Let's just hope it's Soon(tm).

[Jet Dallas]

I see no need for 2FA within SL. Yes some accounts get "hacked" but that is more down to the users themselves divulging their account details via phishing.

I am pretty sure that LL like all other companies have weighed up the pros and cons. Sometimes it's just too much hassle for all concerned to introduce 2FA when the actual number of account issues are minuscule compared to the number of active accounts. Also this would probably break the entire bot system - which might not be a bad thing come to think of it.

I have 2FA on several sites and services. My own bank does not provide 2FA and has no intention of doing to based on the data they have as it would introduce more problems than it solved and I agree with them on that point (they do have password and then random passphrase security though).

2FA is not the cure all - sometimes it actually makes things worse (when people lose access to the token generator etc).

Edited May 23, 2020 by Jet Dallas

[Wulfie Reanimator]

7 hours ago, Anna Nova said:

It starts that way, and then some moron like the UK's Banking Regulator make it mandatory.

To be fair, there's a bit of a difference between mommy's Facebook and your actual financial safety-net.

My bank has had mandatory two-factor authentication for as long as I've been alive, in the form of a physical "number card" with like 300 number-pairs, from which the bank asks you to fill in a specific number. Only recently they added a mobile option which is less of a hassle.

6 hours ago, Jet Dallas said:

I see no need for 2FA within SL. Yes some accounts get "hacked" but that is more down to the users themselves divulging their account details via phishing.

I am pretty sure that LL like all other companies have weighed up the pros and cons. Sometimes it's just too much hassle for all concerned to introduce 2FA when the actual number of account issues are minuscule compared to the number of active accounts.

2FA as an option is the modern standard for good reasons. With 2FA I could give you my password and you still couldn't log in.

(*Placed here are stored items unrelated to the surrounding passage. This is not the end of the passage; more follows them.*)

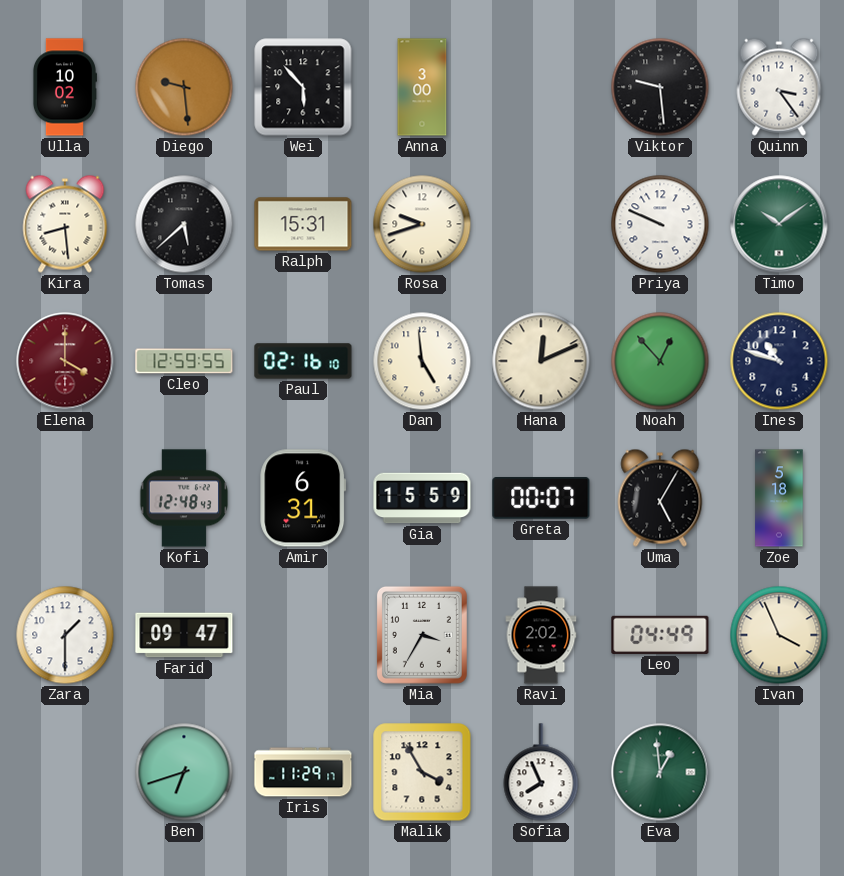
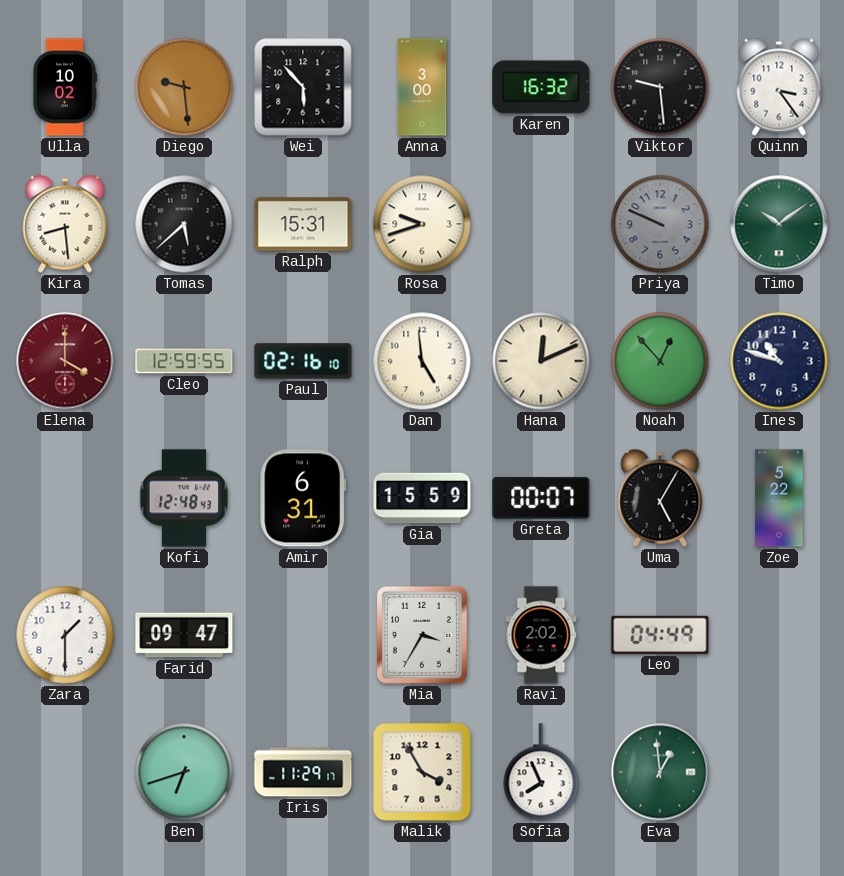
Karen: none -> 16:32
Priya dial: white -> grey
Zoe: 5:18 -> 5:22
Ivan: 3:56 -> none
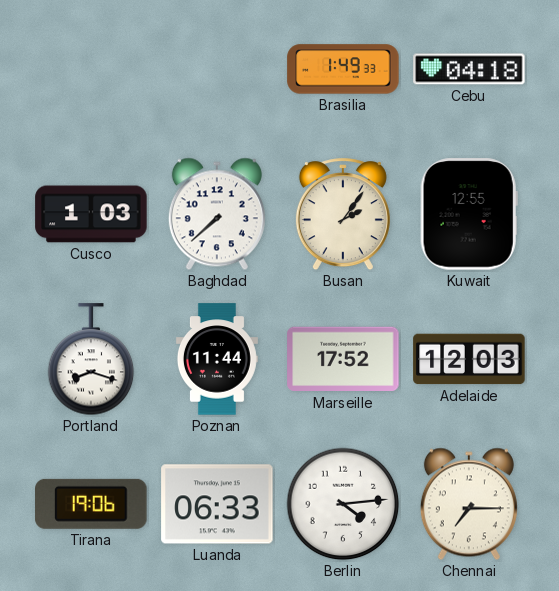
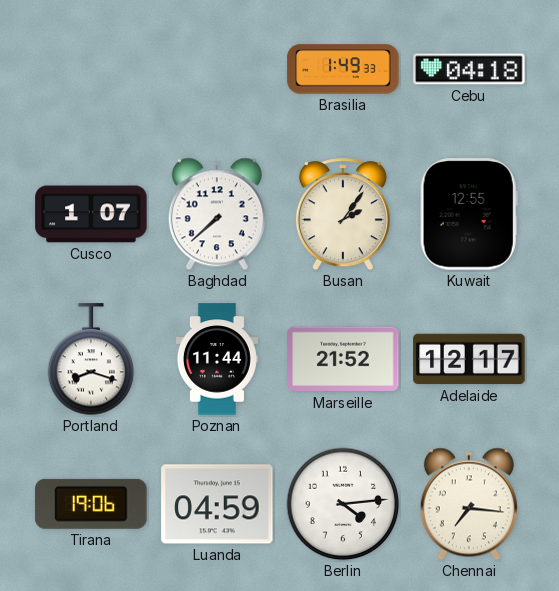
Cusco: 1:03 -> 1:07
Marseille: 17:52 -> 21:52
Adelaide: 12:03 -> 12:17
Luanda: 06:33 -> 04:59
Chennai: 7:15 -> 7:16
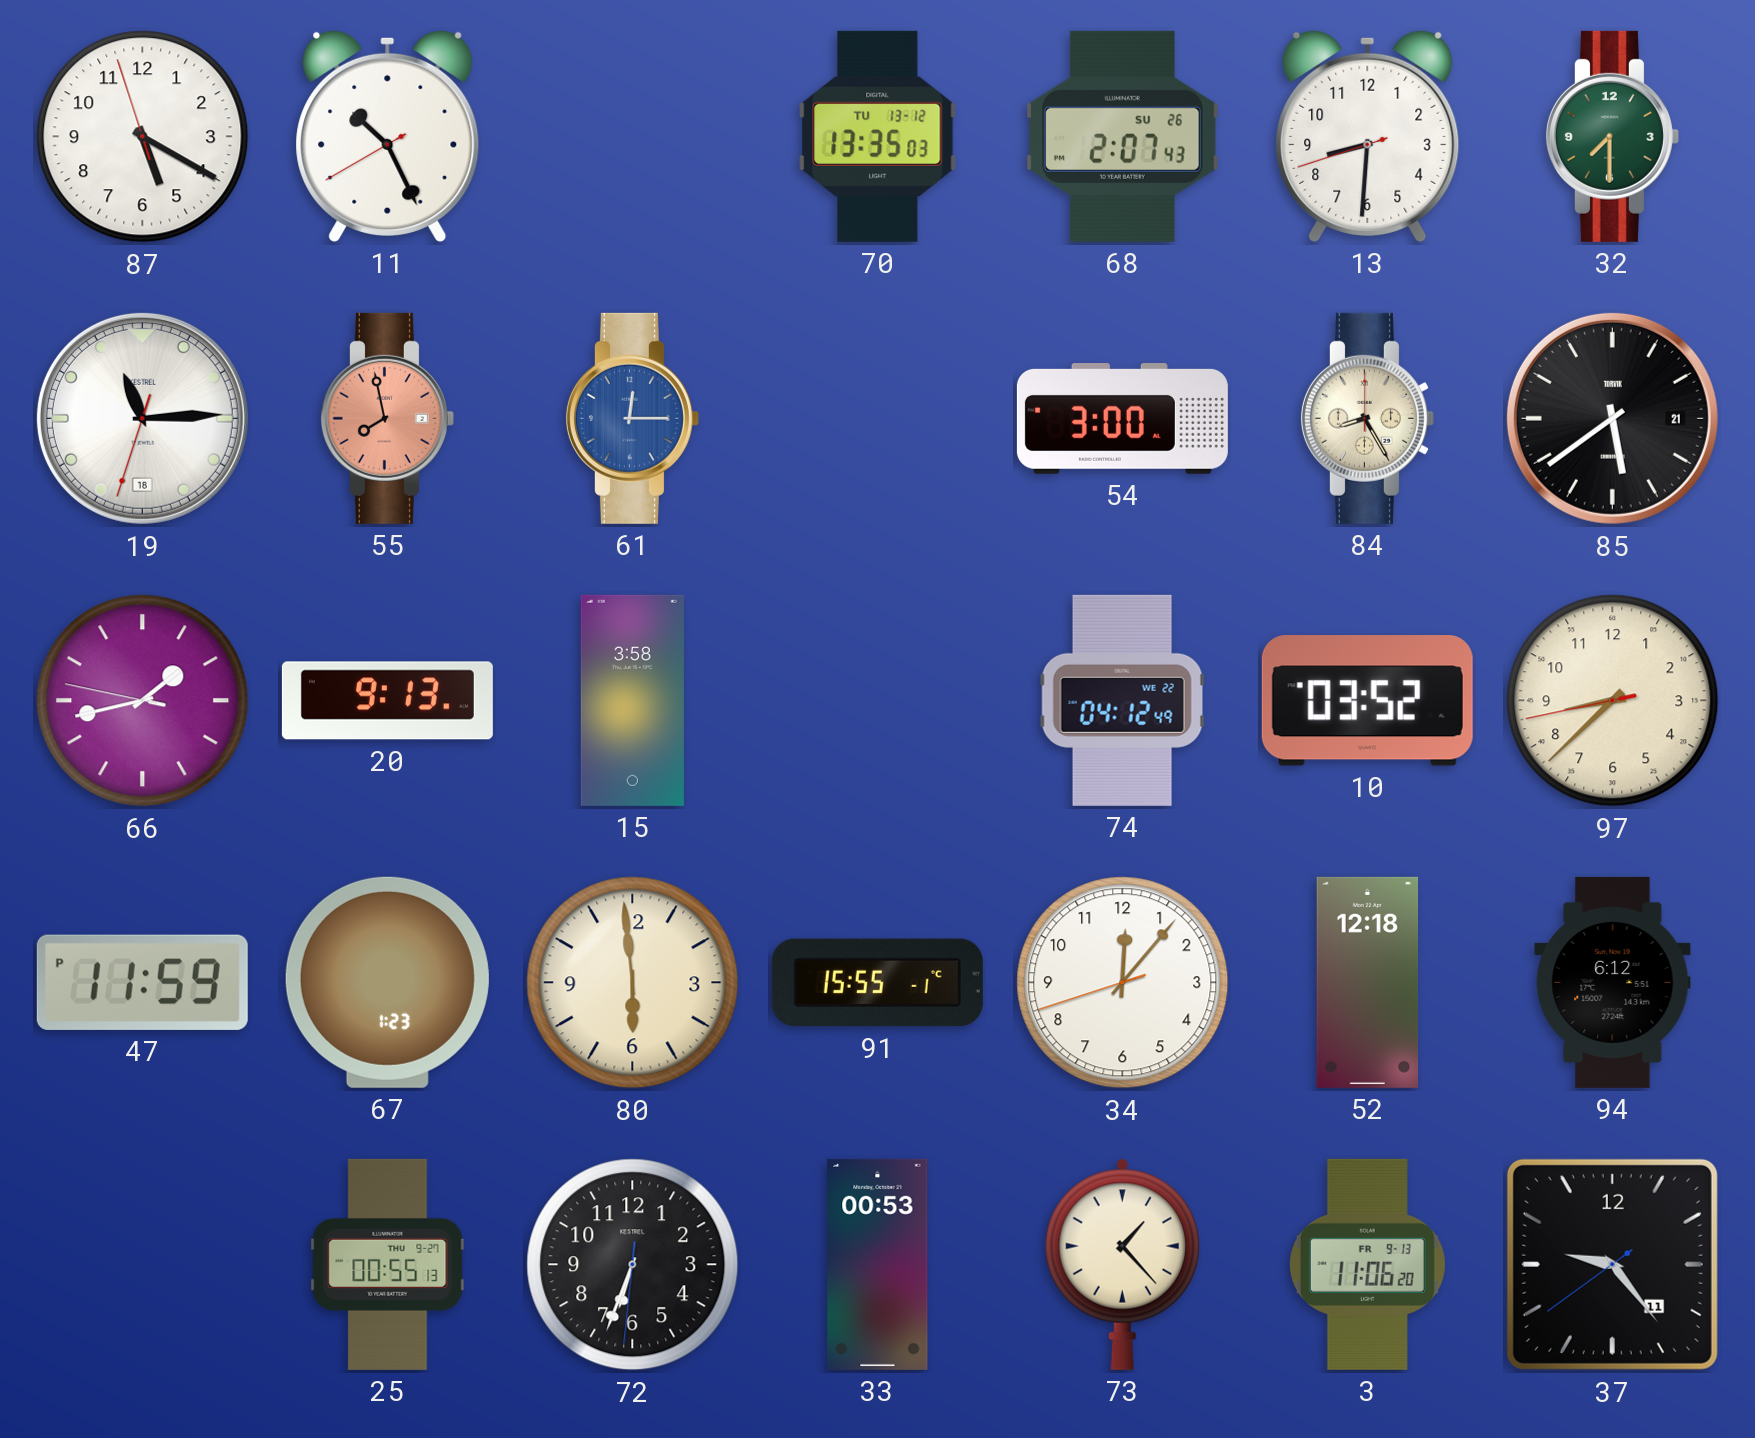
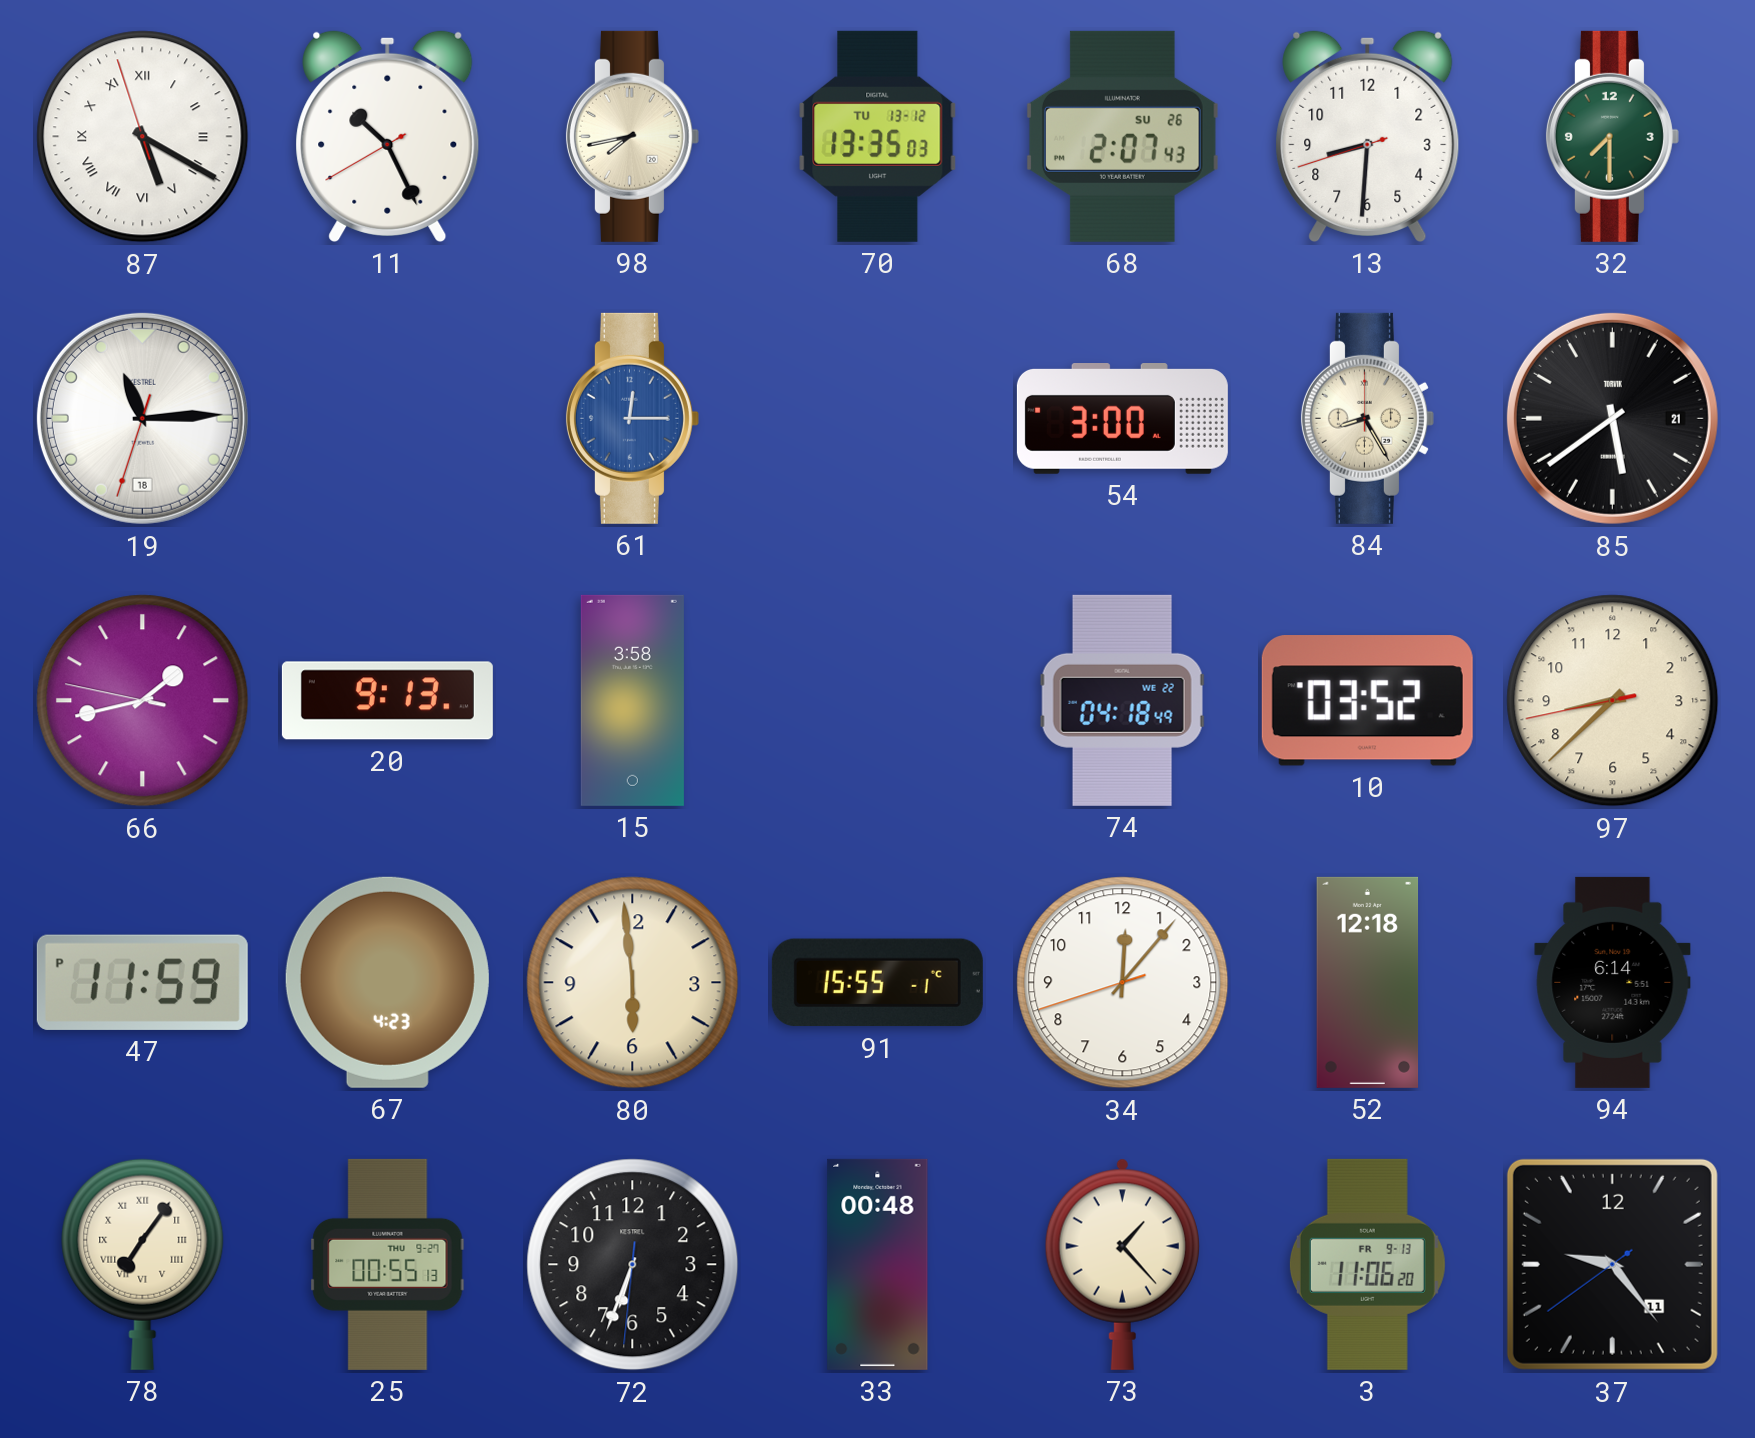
87 numerals: Arabic -> Roman
98: none -> 7:43
55: 7:58 -> none
74: 04:12 -> 04:18
67: 1:23 -> 4:23
94: 6:12 -> 6:14
78: none -> 7:06
33: 00:53 -> 00:48
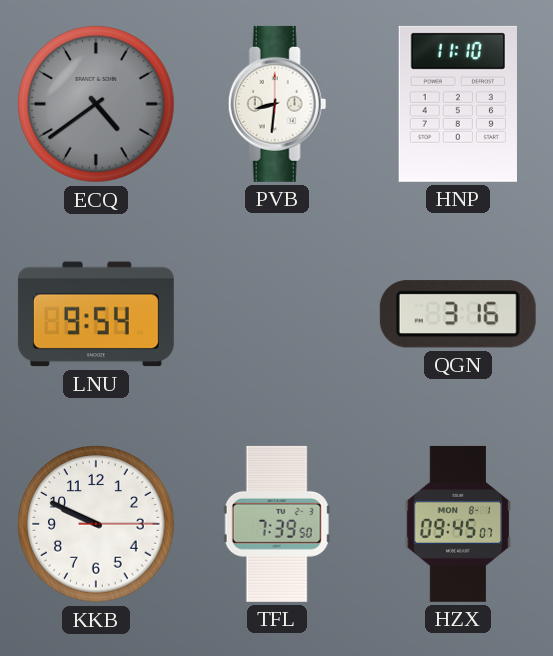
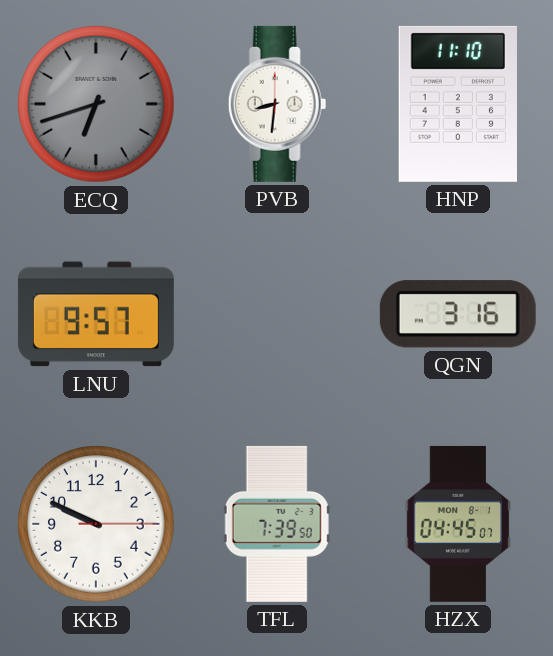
ECQ: 4:39 -> 6:42
LNU: 9:54 -> 9:57
HZX: 09:45 -> 04:45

People are dumb. You can always exploit people, but 2FA makes it just a little bit harder for those who want it. Do you even have stats to back up the "miniscule" rates, or is it just one of those "it hasn't happened to me or my friends or I never hear about it" things?

People don't generally steal accounts to keep them, because they know they can't. They steal them for the money and leave. Some might temporarily use the account for something like spamming, or trying to resell the account, but I would imagine those are less common because spamming is easier with new accounts and reselling can't be that profitable since LL will lock the account anyway.

Edited May 23, 2020 by Wulfie Reanimator

[Taiga Cloud]

Heyos, I have watched a lab gab series from april or so. They said its close to be implemented. I still do not see the ability to protect the account further than with a single password, yet i am required to hand out all my infos to tillia. The priorities are kinda obvious on LL end

 

Is there any news regarding a user benefit with two factor authentication?